Refer to Agent Trajectory Observability Format (ATOF),
Agent Trajectory Interchange Format (ATIF),
OpenTelemetry, and
OpenInference.
Check For Duplicate Event Sources
Duplicate events usually mean the same boundary is instrumented more than once.
Check these areas:
- The application does not wrap a call that a framework integration already
wraps.
- Manual lifecycle calls are not emitted around the same call that already uses
managed tool or LLM helpers.
- Plugin-managed exporters and manually registered exporters are not both
active for the same output path or backend.
- Retry logic belongs to the framework or application and is not being counted
as duplicate telemetry for the same real call.
If duplicate events are expected because a retry or fallback actually executed
more than once, preserve the events and add stable names or metadata that let
the downstream backend distinguish attempts.
Confirm Sanitization Before Export
Sensitive data in telemetry is an incident. Use this order:
- Stop or disable the affected exporter if sensitive data is leaving the
intended trust boundary.
- Keep the application path stable unless the live request itself is unsafe.
- Add or fix sanitize-request and sanitize-response guardrails before
subscribers and exporters receive events.
- Validate the sanitized event with ATOF JSONL or an in-process subscriber
before re-enabling external export.
- Re-enable one exporter at a time and confirm the downstream backend no
longer receives sensitive fields.
Use a request intercept only when the real request to the tool or provider must
change. Use a sanitize guardrail when only the recorded telemetry should change.
Escalation Capture Checklist
Collect this information before escalating an incident:
- NeMo Relay version and binding package version.

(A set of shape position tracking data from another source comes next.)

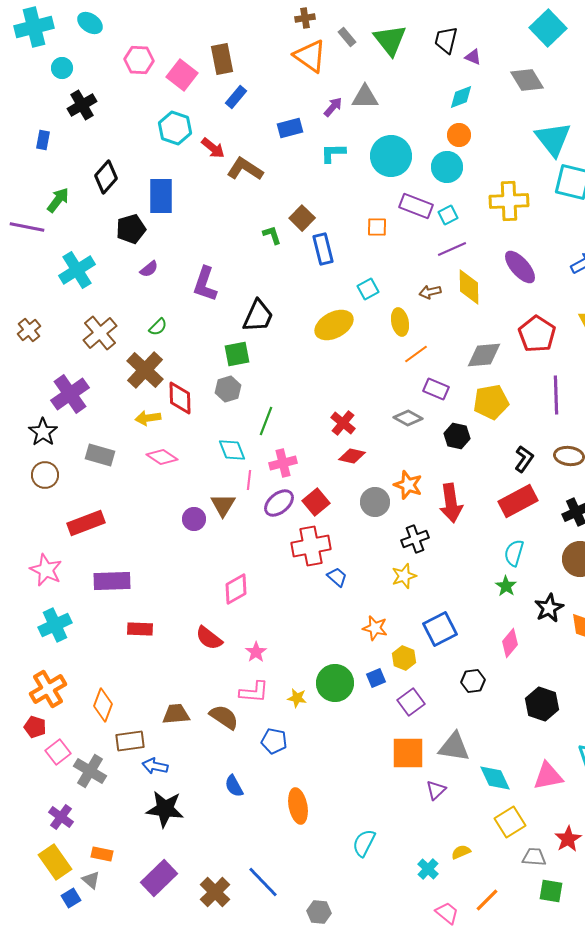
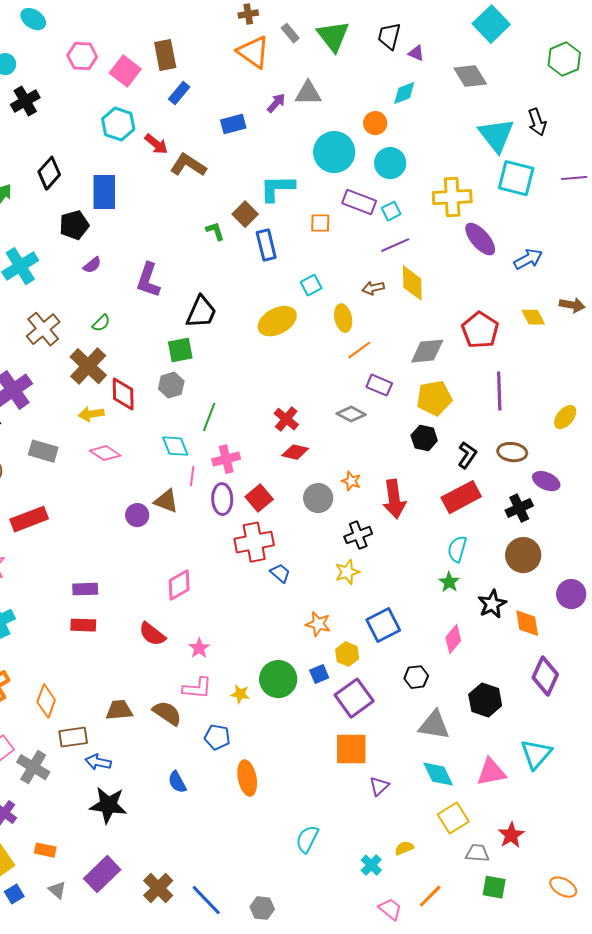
orange circle: (459, 135) -> (375, 123), moved
cyan L-shape: (333, 153) -> (277, 188), moved, size x1.4
purple ellipse: (520, 267) -> (480, 239), moved
black hexagon: (457, 436) -> (424, 438), moved
orange star: (408, 485) -> (351, 481), size x0.7
purple ellipse: (279, 503) -> (222, 499), turned -52
brown triangle: (223, 505) -> (166, 501), turned -40
purple rectangle: (112, 581) -> (85, 589), moved, size x0.7
purple square: (411, 702) -> (354, 698), size x1.4
gray triangle: (454, 747) -> (434, 725), moved
orange ellipse: (298, 806) -> (247, 778), moved
gray triangle: (91, 880) -> (57, 890), moved
blue line: (263, 882) -> (206, 900), moved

- Language binding and runtime version.
- Whether instrumentation is direct application code, a framework integration,
or plugin-managed behavior.
- Exporter type, configuration source, and activation path.
- Sanitized event sample that shows
uuid, parent_uuid, category,
scope_category, name, and redacted metadata.
- Runtime shape, such as single process, worker pool, async tasks, sidecar, job
queue, or container orchestration.
- Reproduction scope, including whether the failure occurs for one request, one
tenant, one service, or all requests.
- Recent changes to instrumentation, plugin configuration, exporter endpoints,
runtime environment, or tracing backend configuration.
Do not attach raw prompts, model responses, credentials, customer records,
authorization headers, or unredacted tool arguments to escalation artifacts.